Given a network G=(V,E),V={v1,v2,...,vn}, we design a 5-tuple-feature vector (γ,σ,τ,η,θ) for each node in V to represent local connections of its corresponding node. Without loss of generality, we denote the adjacent matrix of G as M n×n. Since M is real and symmetric, there must exist a major normalized eigenvector K=(k1,k2...k n). In another words, K is the normalized eigenvector of the largest eigenvalue. Then, ki,1≤i≤n represents the reputation of the node v i. The greater the reputation is, the more important the node is. Therefore, we use k i as the first element of the 5-tuple-feature vector (i.e. γ) to character the node v i. Let us denote the neighbor of v as N v. Then, we use |Nv| as the second element of the 5-tuple-feature vector (i.e. σ), the sum of the reputation of these nodes \(\sum _{x\in N_{v}}k_{x}\) as the third element (i.e. τ). Let us denote these nodes that are 2-step away from v as N\(_{v}^{2}\).
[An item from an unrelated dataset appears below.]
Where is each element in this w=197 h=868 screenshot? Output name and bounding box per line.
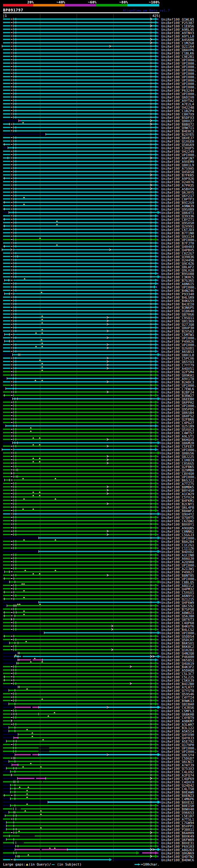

It notes that all nodes in \(N_{v}^{2}\) are not directly connected to v. Then, we use \(|N_{v}^{2} |\) as the fourth element (i.e. η). The last element η is calculated by the formula \(\frac {1}{2}\sum _{x\in N_{v}^{2}}k_{x}p_{xv}\). Here, we denote the number of the shortest paths from x to v as p xv. As shown in Fig. 1a, there are two networks G1 and G2. Based on the definition stated above, the 5-tuple-feature vector of a1,a2,a3,a4,a5 in G1 are (1,3,2.63,1,0.16),(0.88,3,2.33,1,0.75),(0.33,1,0.88,2,1),(0.75,2,2,1,0.88),(1,3,2.63,1,0.16), respectively. They are the same for b1,b2,b3,b4,b5 in G2. The vector of each element of all nodes should be normalized in the following step as shown in Fig. 1b. With the normalized 5-tuple-feature vector, the node similarity of any two nodes st(u,v) can be calculated with the Gaussian function \(s_{t}(u, v)= exp(-\frac {1}{2}x^{2})\), where x represents the Euclidean distance between the 5-tuple-feature vector of node u and v. For instance, as shown in Fig. 1a, the vector of ai and bi are the same. Therefore, the diagonal of the similarity matrix is (1,1,1,1,1).
Simulated annealing
To find an optimal network alignment, we applied a linear model to integrate both sequence and topology information. The alignment score can be formulated as \(f(\mathbbm {A})=\sum _{m\in \mathbbm {A}}s_{m}\), where \(\mathbbm {A}\) and m is refer to a global alignment and a matchset, respectively. Suppose m={m1,m2,...,mv}, the alignment score of the matchset is \(s_{m}= \sum _{i=m_{1}}^{m_{v-1}} \sum _{j=i}^{m_{v}} \alpha s_{h}(i,j) + (1-\alpha)s_{t}(i,j)\). By default, α=0.5. User can increase α when he consider the sequence similarity is more important and decrease α when he consider the topological similarity is more important. Therefore, the problem of global network alignment can be modeled as an optimization problem, which is to search for an optimal alignment \(\mathbbm {A}^{*}\), such that \(\mathbbm {A}^{*}=arg \max \limits _{\mathbbm {A}}f(\mathbbm {A})=\sum _{m\in \mathbbm {A}}s_{m}\).
To solve this problem, we used a simulated annealing algorithm [38] to search for an approximately optimal solution. Simulated annealing is a commonly used approach in the discovering of network alignment solutions, as it can rapidly converge in a favorable time complexity [39]. As shown in the pseudocode of simulated annealing, the alignment A was firstly initialized to an empty set \(\varnothing \). Then we repeatedly perturb the current alignment A with a Metropolis scheme P(Δf)=\(e^{\frac {\Delta f}{(Ti*s)}}\) as the equilibrium distribution till the alignment score converges.